Recently, while many planes converged on Dubai to deliver thousands of delegates to the climate change Conference of Parties, a flight much more useful to the climate cause left London for New York. The Virgin Atlantic Boeing 787 Dreamliner was powered 100 percent with Sustainable Aviation Fuel (SAF) made from plant matter, known as biofuel.

The feat, the first such flight to cross the Atlantic, which lasted some seven hours, should have received a standing ovation at the COP28 in Dubai, for planes are notorious carbon emitters, and flying one using biofuel instead of fossil fuel reduces the offensive emissions that cause global warming by 80 percent.

While the road and railway transport are steadily being cleaned by substituting fuel with electricity, batteries are too heavy to be used in flying a plane, so aviation will continue burning fuel for the foreseeable future.

And while the Swedes are already building electrified roads to reduce the size of big car batteries, electrifying paths in the sky would take thousands of years.

Read: BUWEMBO: Jinja is becoming Green Energy Valley

So, what is Africa, which has the world’s largest arable land, doing to reduce aviation-induced global warming?


Without idealistically asking Africa to commit land for growing clean fuel, has it dawned on our thinkers at the African Union and in governments that there is big money in producing biofuel?

Sceptics may argue that it will take a lot of land to produce the SAF required to fly all planes around the world. But sceptics are always there. At the start of the 20th century, some of the world’s wisest persons firmly concluded that a machine heavier than air can never fly.

Hardly had the words come out of their wise mouths than the Wright brothers flew a machine heavier than air for several seconds, and the rest became history.

And would Africa gain by not using its fertile, idle land for growing fuel to clean the sky, which is being choked by the more than 45,000 flights that take to the air daily (according to the Federal Aviation Administration)?

The US government has set a target of three billion gallons of SAF to be produced by 2030 yet, today, the International Air Transport Association barely sees 30 million SAF gallons a year from all over the world. The three billion is unlikely to be attained in six years, meaning the demand can hardly be met — for America alone.

Others may say land for producing food must not be for growing fuel. But it is not being used for food either, so it may as well be used for money. And employment.

Read: BUWEMBO: We’re damned if fuel middlemen win, lose

Yes, the beauty with biofuel is that its milling factories would have to be built right where the crops are grown — you don’t transport tonnes of plant matter overseas to extract less than a tenth of the weight in fuel. So, 100 or so people would be employed on a square mile of a biofuel farm, and another 100 in converting the plant to fuel.

And what plants are we talking of anyway? These are plants that East Africa has extremely favourable conditions to grow. Sugar cane, whose product, sugar, lacks a market; maize, which is being rejected over aflatoxin, and jatropha, which Ugandans only plant to support a few climbing plants for vanilla.

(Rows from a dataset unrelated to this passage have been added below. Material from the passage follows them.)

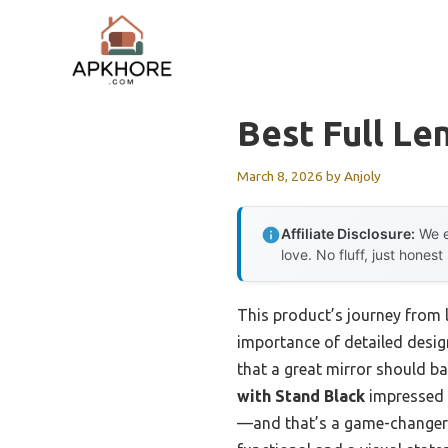
Skip
to
content
Best Full Le
March 8, 2026
by
Anjoly
Affiliate Disclosure:
We e
love. No fluff, just honest
This product’s journey from 
importance of detailed design
that a great mirror should b
with Stand Black
impressed m
—and that’s a game-changer w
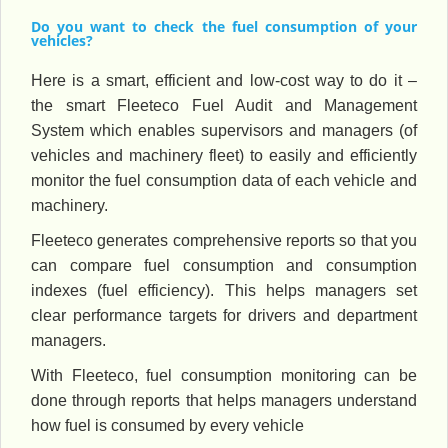
Do you want to check the fuel consumption of your
vehicles?
Here is a smart, efficient and low-cost way to do it –
the smart Fleeteco Fuel Audit and Management
System which enables supervisors and managers (of
vehicles and machinery fleet) to easily and efficiently
monitor the fuel consumption data of each vehicle and
machinery.
Fleeteco generates comprehensive reports so that you
can compare fuel consumption and consumption
indexes (fuel efficiency). This helps managers set
clear performance targets for drivers and department
managers.
With Fleeteco, fuel consumption monitoring can be
done through reports that helps managers understand
how fuel is consumed by every vehicle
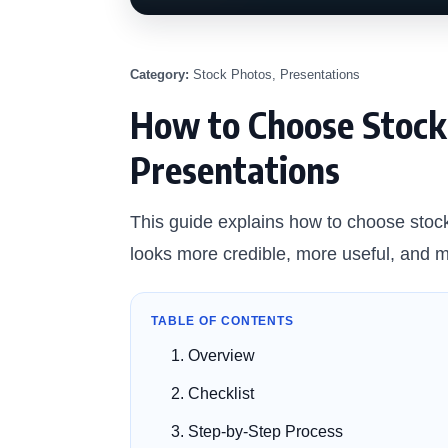
Category:
Stock Photos, Presentations
How to Choose Stock 
Presentations
This guide explains how to choose stock
looks more credible, more useful, and m
TABLE OF CONTENTS
Overview
Checklist
Step-by-Step Process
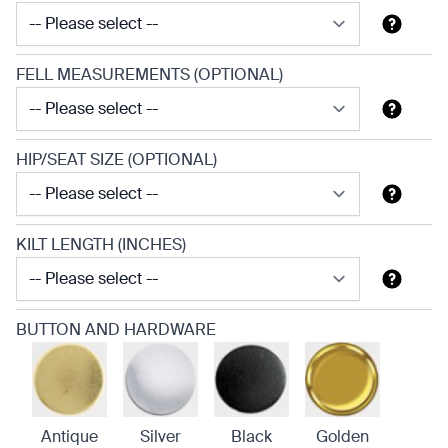
FELL MEASUREMENTS (OPTIONAL)
HIP/SEAT SIZE (OPTIONAL)
KILT LENGTH (INCHES)
BUTTON AND HARDWARE
Antique
Silver
Black
Golden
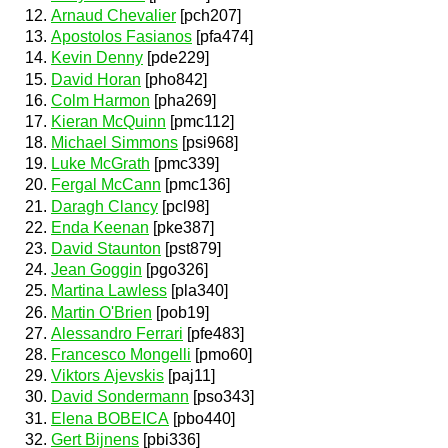
Arnaud Chevalier
[pch207]
Apostolos Fasianos
[pfa474]
Kevin Denny
[pde229]
David Horan
[pho842]
Colm Harmon
[pha269]
Kieran McQuinn
[pmc112]
Michael Simmons
[psi968]
Luke McGrath
[pmc339]
Fergal McCann
[pmc136]
Daragh Clancy
[pcl98]
Enda Keenan
[pke387]
David Staunton
[pst879]
Jean Goggin
[pgo326]
Martina Lawless
[pla340]
Martin O'Brien
[pob19]
Alessandro Ferrari
[pfe483]
Francesco Mongelli
[pmo60]
Viktors Ajevskis
[paj11]
David Sondermann
[pso343]
Elena BOBEICA
[pbo440]
Gert Bijnens
[pbi336]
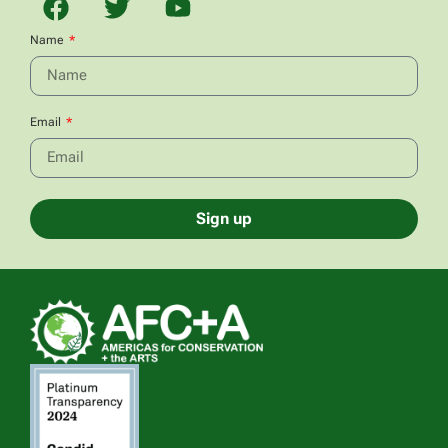
Name
Email
Sign up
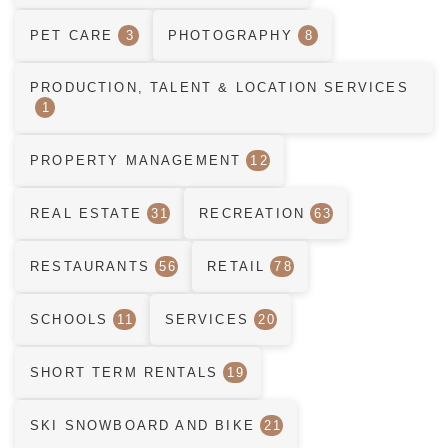
PET CARE
3
PHOTOGRAPHY
8
PRODUCTION, TALENT & LOCATION SERVICES
1
PROPERTY MANAGEMENT
12
REAL ESTATE
31
RECREATION
63
RESTAURANTS
56
RETAIL
78
SCHOOLS
11
SERVICES
20
SHORT TERM RENTALS
19
SKI SNOWBOARD AND BIKE
21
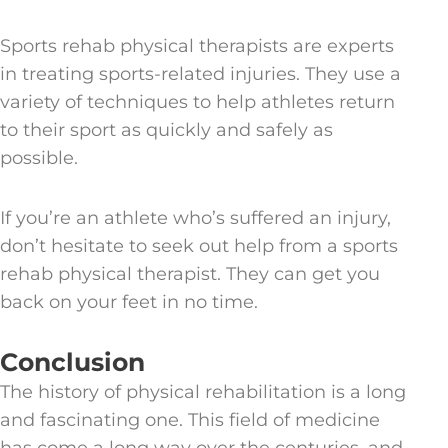
Sports rehab physical therapists are experts
in treating sports-related injuries. They use a
variety of techniques to help athletes return
to their sport as quickly and safely as
possible.
If you’re an athlete who’s suffered an injury,
don’t hesitate to seek out help from a sports
rehab physical therapist. They can get you
back on your feet in no time.
Conclusion
The history of physical rehabilitation is a long
and fascinating one. This field of medicine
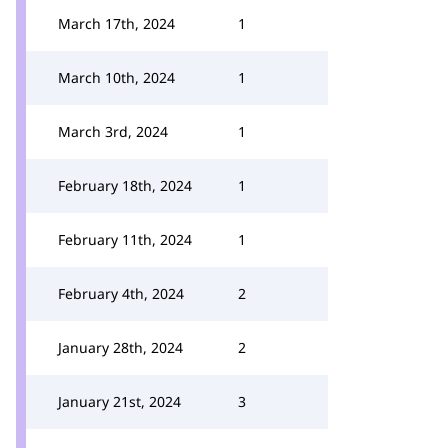
March 17th, 2024
1
March 10th, 2024
1
March 3rd, 2024
1
February 18th, 2024
1
February 11th, 2024
1
February 4th, 2024
2
January 28th, 2024
2
January 21st, 2024
3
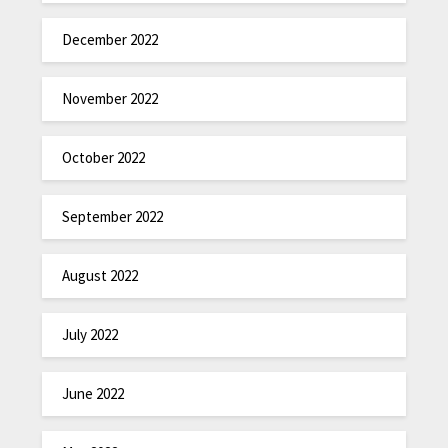
December 2022
November 2022
October 2022
September 2022
August 2022
July 2022
June 2022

Anyway, national biofuel ventures should be established over idle lands. After fuel being extracted, what remains can be used for electric energy production, as happens with sugar.

By generating electricity as you mill biofuel, you can dedicate the current to powering ground transport — that is railways and car charging stations. This is better that what happens today in countries where half the electricity generated in water dams is wasted because it is neither consumed nor storable. Yet production at fuel mills can be synchronised with the train movement times, and for charging swap batteries (already in use for motorbikes in Kenya and Uganda).

The land-for-food argument falls flat on the face because Africa just needs to increase the yield per acre using better farming methods to produce fuel and food from the same plot.

Instead of, or besides the indignity of begging for climate funds, Africa can make money by growing clean aviation fuel, whose demand may be insatiable for the rest of our lives.